EXERCISE BRIEF
Write out each record exactly and skip every image.

^^^^^^^^

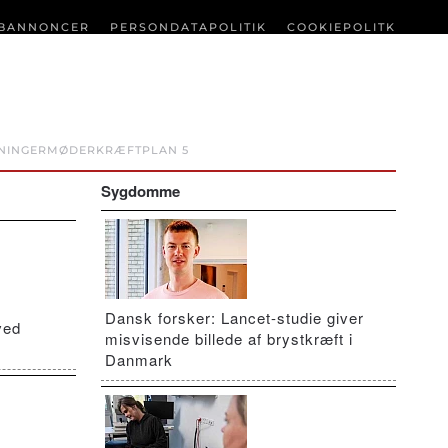
BANNONCER
PERSONDATAPOLITIK
COOKIEPOLITK
NINGER
MØDER
KRÆFTPLAN 5
Sygdomme
Dansk forsker: Lancet-studie giver
ved
misvisende billede af brystkræft i
Danmark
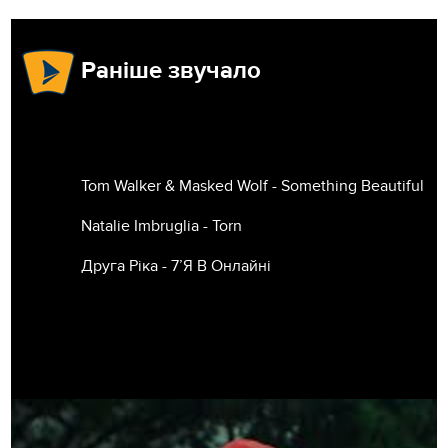
Раніше звучало
Tom Walker & Masked Wolf - Something Beautiful
Natalie Imbruglia - Torn
Друга Ріка - 7’Я В Онлайні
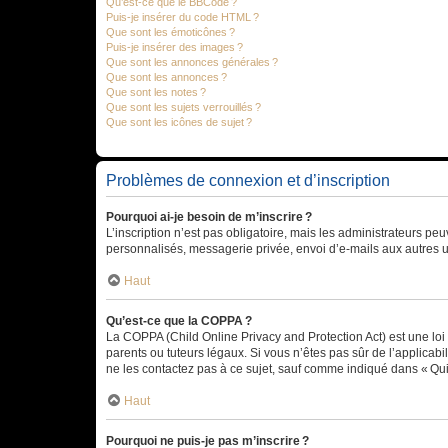
Qu’est-ce que le BBCode ?
Puis-je insérer du code HTML ?
Que sont les émoticônes ?
Puis-je insérer des images ?
Que sont les annonces générales ?
Que sont les annonces ?
Que sont les notes ?
Que sont les sujets verrouillés ?
Que sont les icônes de sujet ?
Problèmes de connexion et d’inscription
Pourquoi ai-je besoin de m’inscrire ?
L’inscription n’est pas obligatoire, mais les administrateurs peu
personnalisés, messagerie privée, envoi d’e-mails aux autres ut
Haut
Qu’est-ce que la COPPA ?
La COPPA (Child Online Privacy and Protection Act) est une loi
parents ou tuteurs légaux. Si vous n’êtes pas sûr de l’applicabil
ne les contactez pas à ce sujet, sauf comme indiqué dans « Qui
Haut
Pourquoi ne puis-je pas m’inscrire ?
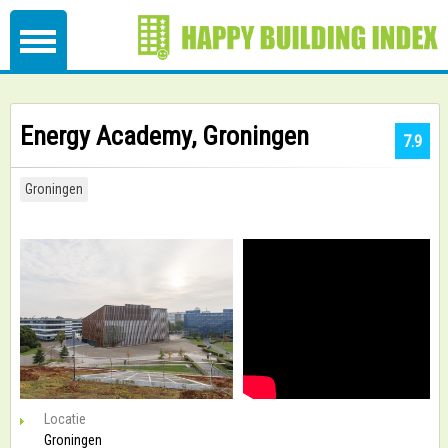
Energy Academy, Groningen
7.9
Groningen
Locatie
Groningen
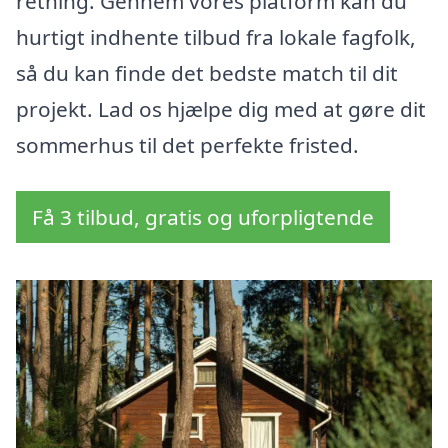
retning. Gennem vores platform kan du
hurtigt indhente tilbud fra lokale fagfolk,
så du kan finde det bedste match til dit
projekt. Lad os hjælpe dig med at gøre dit
sommerhus til det perfekte fristed.
Få 3 tilbud, gratis og uforpligtende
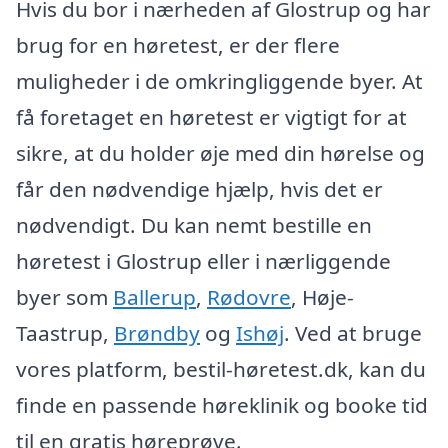
Hvis du bor i nærheden af Glostrup og har
brug for en høretest, er der flere
muligheder i de omkringliggende byer. At
få foretaget en høretest er vigtigt for at
sikre, at du holder øje med din hørelse og
får den nødvendige hjælp, hvis det er
nødvendigt. Du kan nemt bestille en
høretest i Glostrup eller i nærliggende
byer som
Ballerup
,
Rødovre
, Høje-
Taastrup,
Brøndby
og
Ishøj
. Ved at bruge
vores platform, bestil-høretest.dk, kan du
finde en passende høreklinik og booke tid
til en gratis høreprøve.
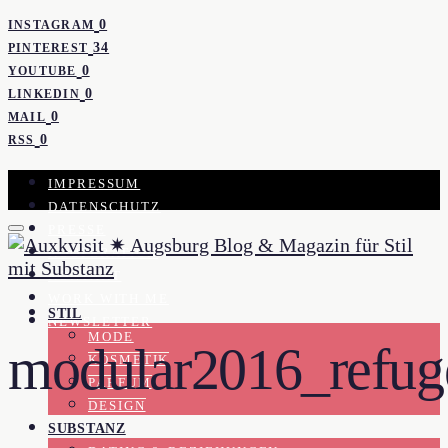
0
INSTAGRAM
34
PINTEREST
0
YOUTUBE
0
LINKEDIN
0
MAIL
0
RSS
IMPRESSUM
DATENSCHUTZ
PRESSE
KOOPERATION
KONTAKT
WORK WITH ME
STIL
NEWSLETTER
MODE
modular2016_refug
KOSMETIK
PARFUM
DESIGN
SUBSTANZ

^^^^^^^^

ANSWER
BANNONCER
PERSONDATAPOLITIK
COOKIEPOLITK
NINGER
MØDER
KRÆFTPLAN 5
Sygdomme
Dansk forsker: Lancet-studie giver
ved
misvisende billede af brystkræft i
Danmark
Раніше звучало
Tom Walker & Masked Wolf - Something Beautiful
Natalie Imbruglia - Torn
Друга Ріка - 7’Я В Онлайні
Qu’est-ce que le BBCode ?
Puis-je insérer du code HTML ?
Que sont les émoticônes ?
Puis-je insérer des images ?
Que sont les annonces générales ?
Que sont les annonces ?
Que sont les notes ?
Que sont les sujets verrouillés ?
Que sont les icônes de sujet ?
Problèmes de connexion et d’inscription
Pourquoi ai-je besoin de m’inscrire ?
L’inscription n’est pas obligatoire, mais les administrateurs peu
personnalisés, messagerie privée, envoi d’e-mails aux autres ut
Haut
Qu’est-ce que la COPPA ?
La COPPA (Child Online Privacy and Protection Act) est une loi
parents ou tuteurs légaux. Si vous n’êtes pas sûr de l’applicabil
ne les contactez pas à ce sujet, sauf comme indiqué dans « Qui
Haut
Pourquoi ne puis-je pas m’inscrire ?
Energy Academy, Groningen
7.9
Groningen
Locatie
Groningen
retning. Gennem vores platform kan du
hurtigt indhente tilbud fra lokale fagfolk,
så du kan finde det bedste match til dit
projekt. Lad os hjælpe dig med at gøre dit
sommerhus til det perfekte fristed.
Få 3 tilbud, gratis og uforpligtende
Hvis du bor i nærheden af Glostrup og har
brug for en høretest, er der flere
muligheder i de omkringliggende byer. At
få foretaget en høretest er vigtigt for at
sikre, at du holder øje med din hørelse og
får den nødvendige hjælp, hvis det er
nødvendigt. Du kan nemt bestille en
høretest i Glostrup eller i nærliggende
byer som
Ballerup
,
Rødovre
, Høje-
Taastrup,
Brøndby
og
Ishøj
. Ved at bruge
vores platform, bestil-høretest.dk, kan du
finde en passende høreklinik og booke tid
til en gratis høreprøve.
0
INSTAGRAM
34
PINTEREST
0
YOUTUBE
0
LINKEDIN
0
MAIL
0
RSS
IMPRESSUM
DATENSCHUTZ
PRESSE
KOOPERATION
KONTAKT
WORK WITH ME
STIL
NEWSLETTER
MODE
modular2016_refug
KOSMETIK
PARFUM
DESIGN
SUBSTANZ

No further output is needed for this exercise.